I went to a concert at Southland last night. Only a handful of us were there as a band called Starlume played. We are good at having fun, and that's exactly what I needed. Going in, I prayed that God would make me laugh. I went in and met three or four new girls, talked to the bass player from the band, listened to bad karaoke performed by funny post college guys. I ended up "dancing" at the end of the night (think forty college students doing cupid's shuffle). My stomach hurt from laughing when all was said and done. And I drove away wishing it had all lasted a little longer.
I'm home now. Trying to think of the best way to put my emotions into words.
My thoughts, my beliefs, my perception.
Most of the time I know what it is I am looking for.
But tonight, none of that feels right.
It is almost three o'clock in the morning. And my head is spinning in a direction that really pisses me off. A head spin like this usually turns into a tail spin, which causes me to dive directly into some massive change. Some unreal amounts of discomfort and transformation. An unsettled dizziness, and I feel it tonight.
Some of you don't believe in soul mates. You believe in love. And you believe in destiny. But you don't believe the two are linked. The world has botched the true meaning of this phrase.
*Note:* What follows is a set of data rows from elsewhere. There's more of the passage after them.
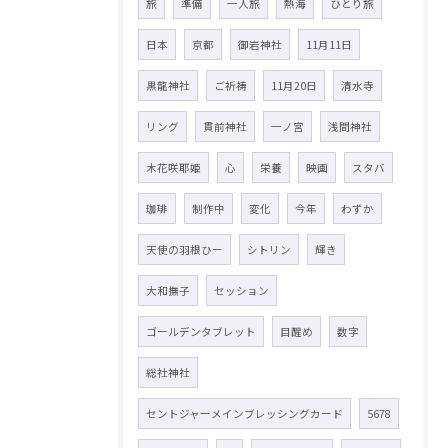
旅
準備
一人旅
熱海
ひとり旅
日本
京都
御岩神社
11月11日
黒龍神社
ご祈祷
11月20日
清水寺
リング
貫前神社
一ノ宮
浅間神社
木花咲耶姫
心
栄養
映画
スタバ
珈琲
制作中
変化
今年
わずか
天使の羽根ひー
シトリン
輝き
大和撫子
セッション
ゴールデンタブレット
目醒め
数字
総社神社
セントジャーメインブレッシングカード
5678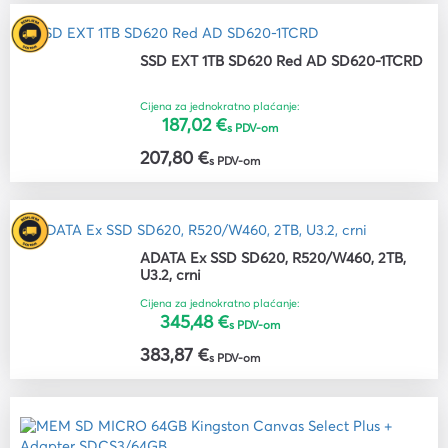
SSD EXT 1TB SD620 Red AD SD620-1TCRD
Cijena za jednokratno plaćanje:
187,02 €
s PDV-om
207,80 €
s PDV-om
ADATA Ex SSD SD620, R520/W460, 2TB,
U3.2, crni
Cijena za jednokratno plaćanje:
345,48 €
s PDV-om
383,87 €
s PDV-om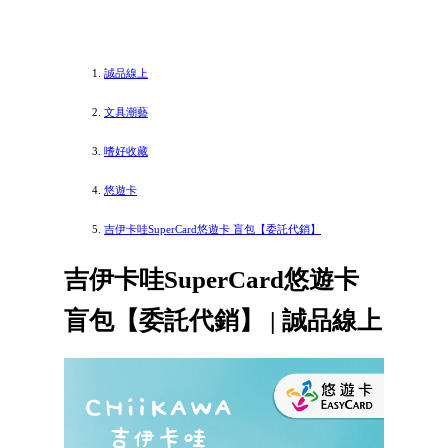
誠品線上
文具潮藝
嗜好收藏
悠遊卡
吉伊卡哇SuperCard悠遊卡 盲包【委託代銷】
吉伊卡哇SuperCard悠遊卡
盲包【委託代銷】 | 誠品線上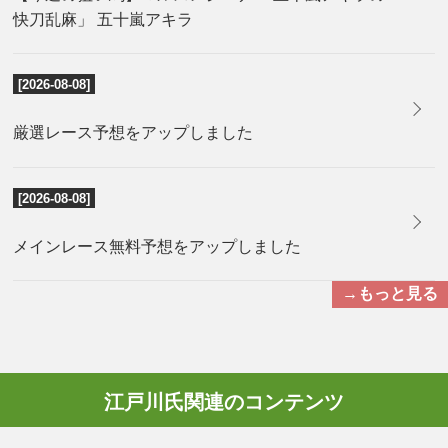
快刀乱麻」 五十嵐アキラ
[2026-08-08]
厳選レース予想をアップしました
[2026-08-08]
メインレース無料予想をアップしました
→もっと見る
江戸川氏関連のコンテンツ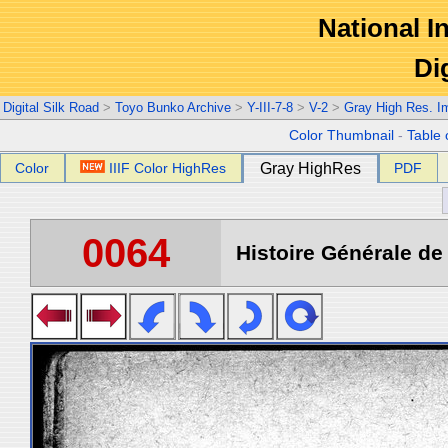
National In
Di
Digital Silk Road
>
Toyo Bunko Archive
>
Y-III-7-8
>
V-2
>
Gray High Res. I
Color Thumbnail
-
Table 
Color
IIIF Color HighRes
Gray HighRes
PDF
0064
Histoire Générale de 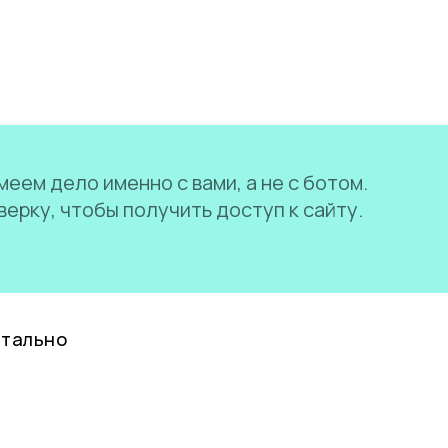
еем дело именно с вами, а не с ботом.
ерку, чтобы получить доступ к сайту.
нтально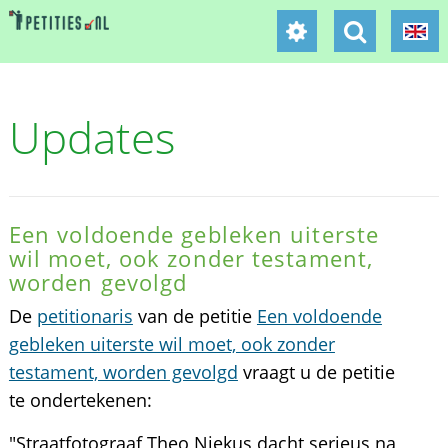
Updates
Een voldoende gebleken uiterste
wil moet, ook zonder testament,
worden gevolgd
De
petitionaris
van de petitie
Een voldoende
gebleken uiterste wil moet, ook zonder
testament, worden gevolgd
vraagt u de petitie
te ondertekenen:
"Straatfotograaf Theo Niekus dacht serieus na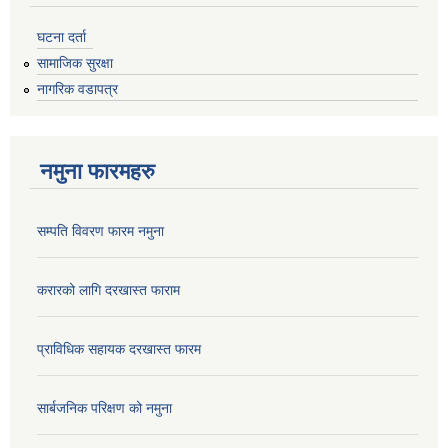
घटना दर्ता
सामाजिक सुरक्षा
नागरिक वडापत्र
नमुना फारमहरु
सम्पति विवरण फारम नमुना
करारको लागि दरखास्त फाराम
प्राविधिक सहायक दरखास्त फारम
सार्बजनिक परिक्षण को नमुना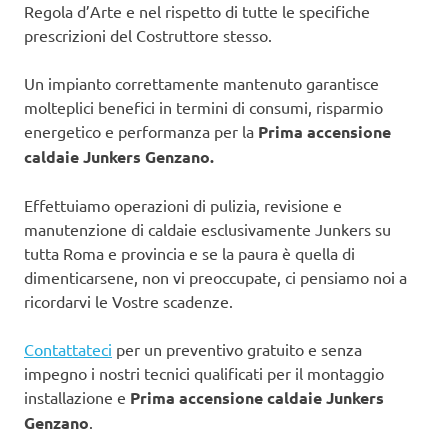
Regola d’Arte e nel rispetto di tutte le specifiche
prescrizioni del Costruttore stesso.
Un impianto correttamente mantenuto garantisce
molteplici benefici in termini di consumi, risparmio
energetico e performanza per la
Prima accensione
caldaie Junkers Genzano.
Effettuiamo operazioni di pulizia, revisione e
manutenzione di caldaie esclusivamente Junkers su
tutta Roma e provincia e se la paura è quella di
dimenticarsene, non vi preoccupate, ci pensiamo noi a
ricordarvi le Vostre scadenze.
Contattateci
per un preventivo gratuito e senza
impegno i nostri tecnici qualificati per il montaggio
installazione e
Prima accensione caldaie Junkers
Genzano
.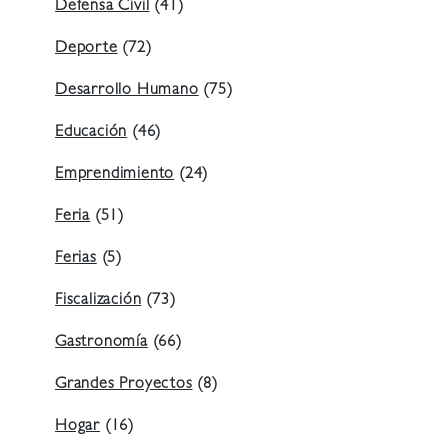
Defensa Civil
(41)
Deporte
(72)
Desarrollo Humano
(75)
Educación
(46)
Emprendimiento
(24)
Feria
(51)
Ferias
(5)
Fiscalización
(73)
Gastronomía
(66)
Grandes Proyectos
(8)
Hogar
(16)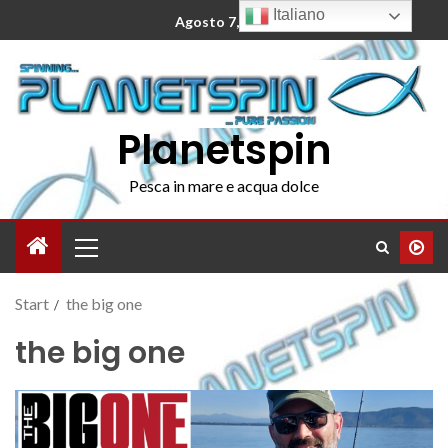
Italiano
Agosto 7, 2026
Planetspin
Pesca in mare e acqua dolce
Start
the big one
the big one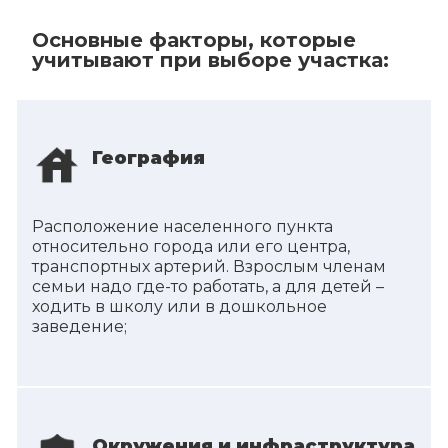
Основные факторы, которые
учитывают при выборе участка:
География
Расположение населенного пункта
относительно города или его центра,
транспортных артерий. Взрослым членам
семьи надо где-то работать, а для детей –
ходить в школу или в дошкольное
заведение;
Окружения и инфраструктура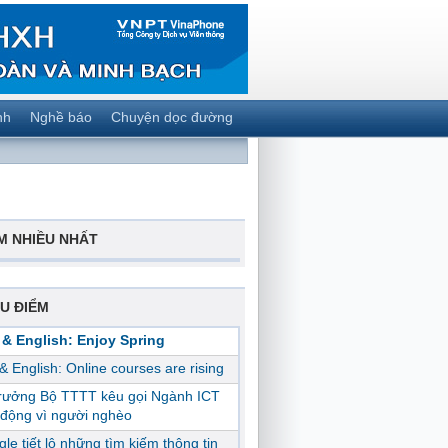
nh
Nghề báo
Chuyện dọc đường
M NHIỀU NHẤT
U ĐIỂM
 & English: Enjoy Spring
 & English: Online courses are rising
trưởng Bộ TTTT kêu gọi Ngành ICT
động vì người nghèo
le tiết lộ những tìm kiếm thông tin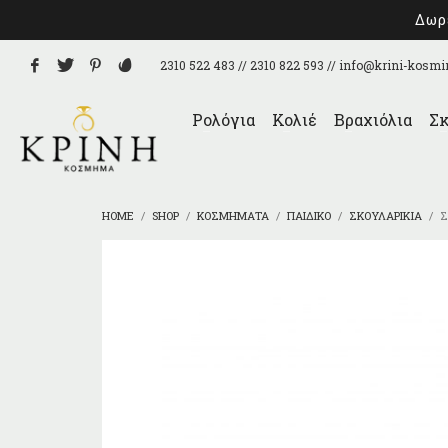
Δωρε
2310 522 483 // 2310 822 593 //
info@krini-kosmi
Ρολόγια
Κολιέ
Βραχιόλια
Σκ
HOME
SHOP
ΚΟΣΜΉΜΑΤΑ
ΠΑΙΔΙΚΌ
ΣΚΟΥΛΑΡΊΚΙΑ
Σ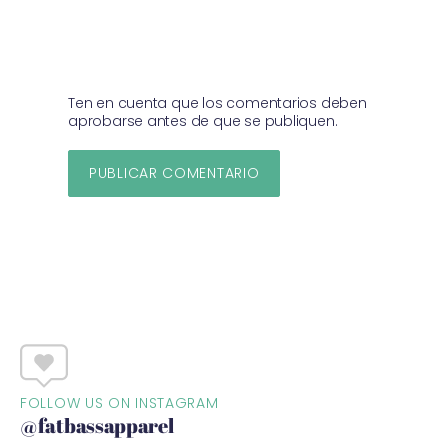
Ten en cuenta que los comentarios deben
aprobarse antes de que se publiquen.
FOLLOW US ON INSTAGRAM
@fatbassapparel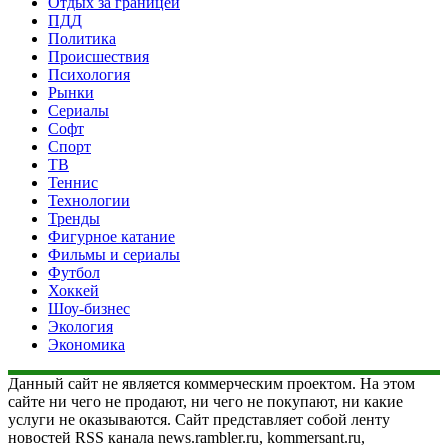
Отдых за границей
ПДД
Политика
Происшествия
Психология
Рынки
Сериалы
Софт
Спорт
ТВ
Теннис
Технологии
Тренды
Фигурное катание
Фильмы и сериалы
Футбол
Хоккей
Шоу-бизнес
Экология
Экономика
Данный сайт не является коммерческим проектом. На этом
сайте ни чего не продают, ни чего не покупают, ни какие
услуги не оказываются. Сайт представляет собой ленту
новостей RSS канала news.rambler.ru, kommersant.ru,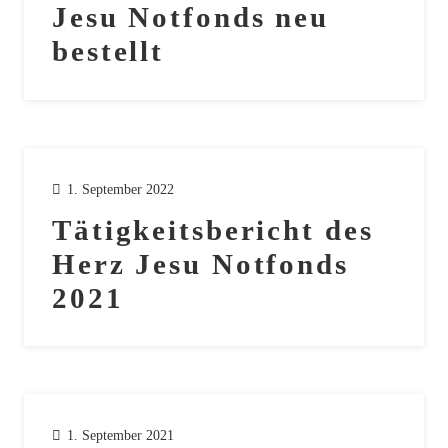
Jesu Notfonds neu
bestellt
1. September 2022
Tätigkeitsbericht des
Herz Jesu Notfonds
2021
1. September 2021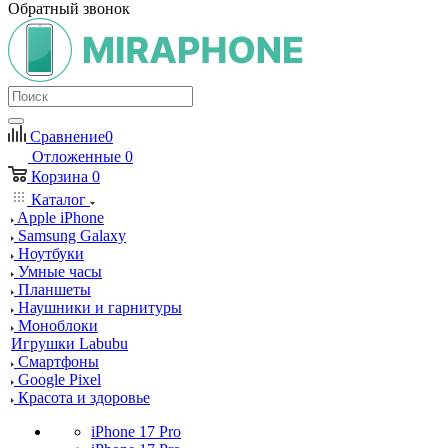
Обратный звонок
Сравнение
0
Отложенные
0
Корзина
0
Каталог
Apple iPhone
Samsung Galaxy
Ноутбуки
Умные часы
Планшеты
Наушники и гарнитуры
Моноблоки
Игрушки Labubu
Смартфоны
Google Pixel
Красота и здоровье
iPhone 17 Pro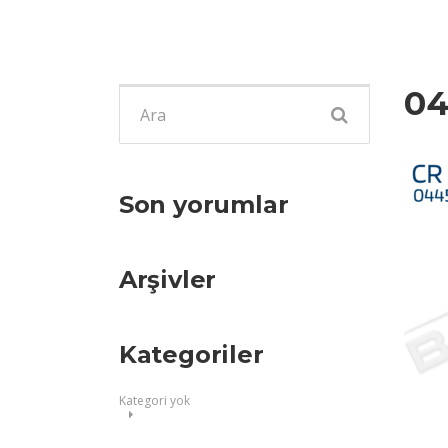
04
Şunu
ara:
Son yorumlar
Arşivler
Kategoriler
Kategori yok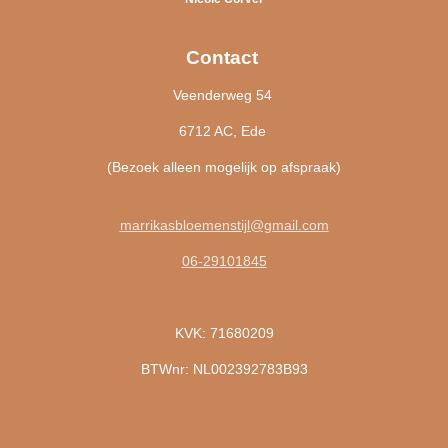
Contact
Veenderweg 54
6712 AC, Ede
(Bezoek alleen mogelijk op afspraak)
marrikasbloemenstijl@gmail.com
06-29101845
KVK: 71680209
BTWnr: NL002392783B93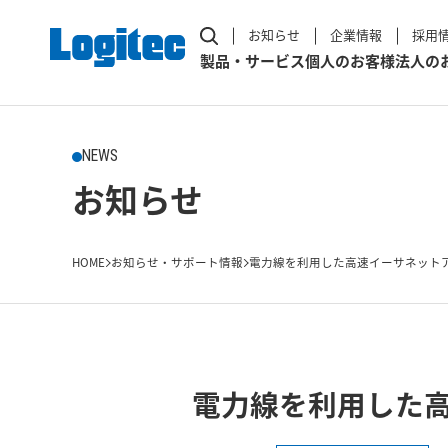
お知らせ
企業情報
採用
製品・サービス
個人のお客様
法人の
NEWS
お知らせ
HOME
お知らせ・サポート情報
電力線を利用した高速イーサネット
電力線を利用した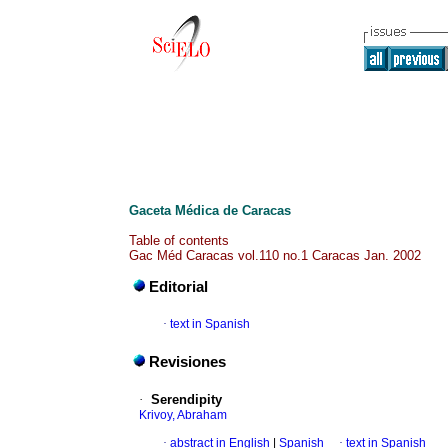
Gaceta Médica de Caracas
Table of contents
Gac Méd Caracas vol.110 no.1 Caracas Jan. 2002
Editorial
·
text in Spanish
Revisiones
·
Serendipity
Krivoy, Abraham
·
abstract in English
|
Spanish
·
text in Spanish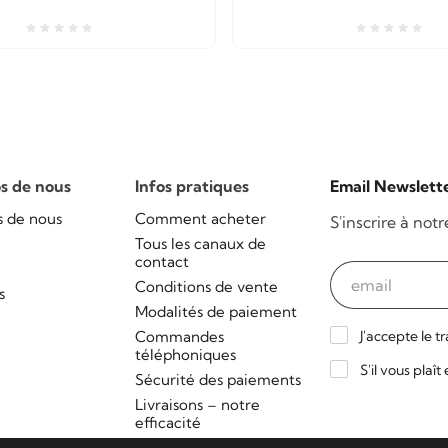
s de nous
Infos pratiques
Email Newslett
s de nous
Comment acheter
S'inscrire à not
Tous les canaux de
contact
Conditions de vente
s
Modalités de paiement
Commandes
J'accepte le t
téléphoniques
S'il vous plaî
Sécurité des paiements
Livraisons – notre
efficacité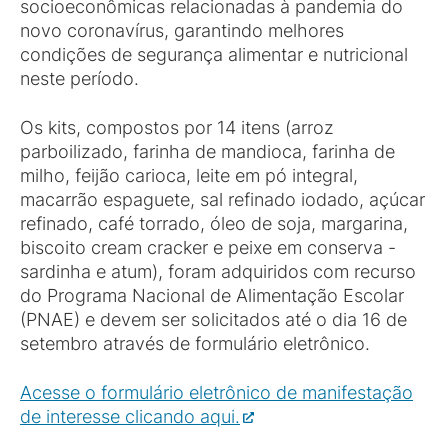
socioeconômicas relacionadas à pandemia do
novo coronavírus, garantindo melhores
condições de segurança alimentar e nutricional
neste período.
Os kits, compostos por 14 itens (arroz
parboilizado, farinha de mandioca, farinha de
milho, feijão carioca, leite em pó integral,
macarrão espaguete, sal refinado iodado, açúcar
refinado, café torrado, óleo de soja, margarina,
biscoito cream cracker e peixe em conserva -
sardinha e atum), foram adquiridos com recurso
do Programa Nacional de Alimentação Escolar
(PNAE) e devem ser solicitados até o dia 16 de
setembro através de formulário eletrônico.
Acesse o formulário eletrônico de manifestação
de interesse clicando aqui.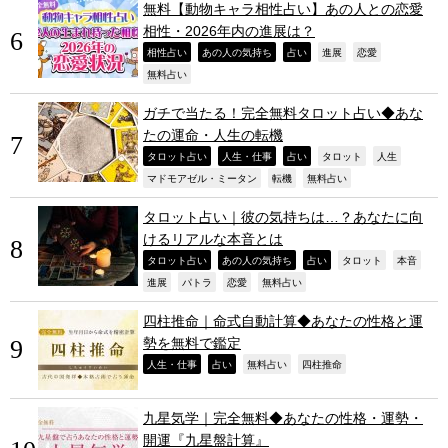
無料【動物キャラ相性占い】あの人との恋愛
相性・2026年内の進展は？
,
,
,
,
,
相性占い
あの人の気持ち
占い
進展
恋愛
,
無料占い
ガチで当たる！完全無料タロット占い◆あな
たの運命・人生の転機
,
,
,
,
,
タロット占い
人生・仕事
占い
タロット
人生
,
,
,
マドモアゼル・ミータン
転機
無料占い
タロット占い｜彼の気持ちは…？あなたに向
けるリアルな本音とは
,
,
,
,
,
タロット占い
あの人の気持ち
占い
タロット
本音
,
,
,
,
進展
パトラ
恋愛
無料占い
四柱推命｜命式自動計算◆あなたの性格と運
勢を無料で鑑定
,
,
,
,
人生・仕事
占い
無料占い
四柱推命
九星気学｜完全無料◆あなたの性格・運勢・
開運『九星盤計算』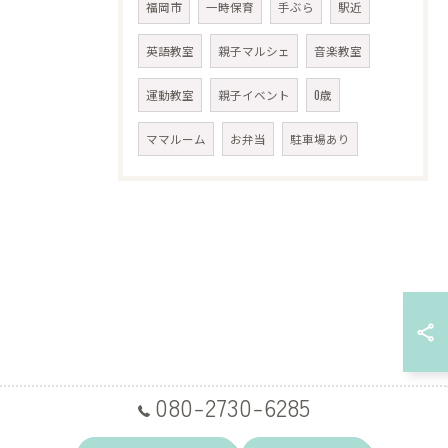
福岡市
一時保育
手ぶら
駅近
英語教室
親子マルシェ
音楽教室
運動教室
親子イベント
0歳
ママルーム
お弁当
駐車場あり
080-2730-6285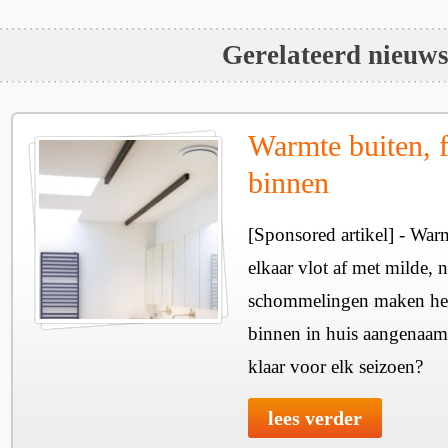
Gerelateerd nieuw
Warmte buiten, f
binnen
[Sponsored artikel] - Wa
elkaar vlot af met milde, n
schommelingen maken het 
binnen in huis aangenaam
klaar voor elk seizoen?
lees verder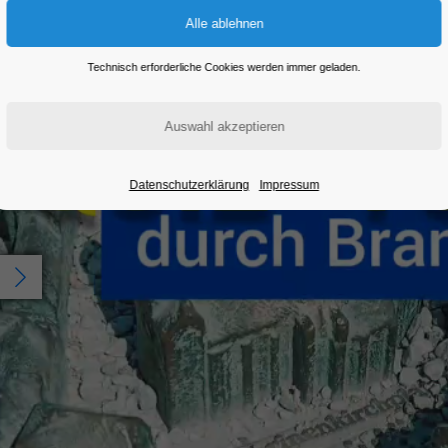
Technisch erforderliche Cookies werden immer geladen.
Datenschutzerklärung
Impressum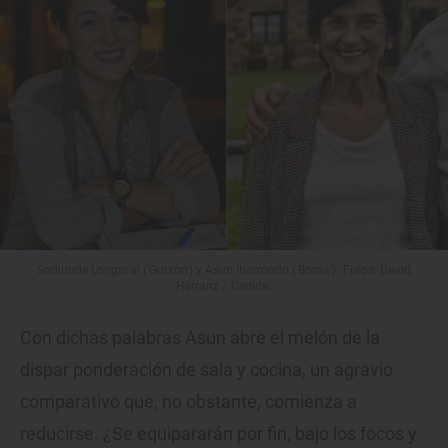
Sorkunde Longarai ('Gotzon') y Asun Ibarrondo ('Boroa'). Fotos: David
Herranz / Cedida.
Con dichas palabras Asun abre el melón de la
dispar ponderación de sala y cocina, un agravio
comparativo que, no obstante, comienza a
reducirse. ¿Se equipararán por fin, bajo los focos y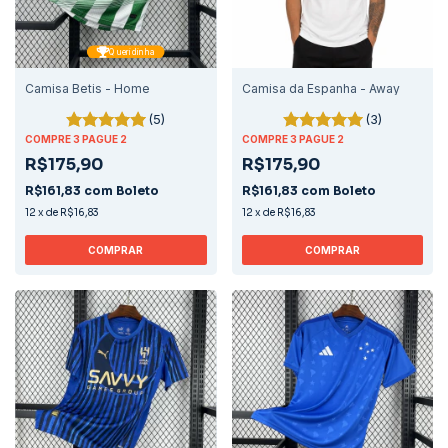
Queridinha
Camisa Betis - Home
Camisa da Espanha - Away
(5)
(3)
COMPRE 3 PAGUE 2
COMPRE 3 PAGUE 2
R$175,90
R$175,90
R$161,83
com
Boleto
R$161,83
com
Boleto
12
x
de
R$16,83
12
x
de
R$16,83
COMPRAR
COMPRAR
Overused the expression "a match made in heaven". Circumstances have jaded us, twisted our concepts of love and forever and "meant to be" until we are not really sure what we believe about it anymore. If we believe anything about it at all.
I've wrestled with that. With setting my standards high, with knowing love and losing it, with wondering if, perhaps, I've gotten it all wrong. Again.
Maybe I have.
But tonight... I know that there must be something else. An essential factor. Something organic. Something chemical. Something spiritual. Something on a deeper level than physical attraction and "rightness".
I sat across from him tonight. He has a nice face, a good personality. He makes me laugh. He likes to travel. He wants a big family. He likes my music and my friends. He really likes me. I can tell. As far as relationship requirements go... he's passing the course. I left tonight and got this very clear sense that, if given the chance, he would be good to me.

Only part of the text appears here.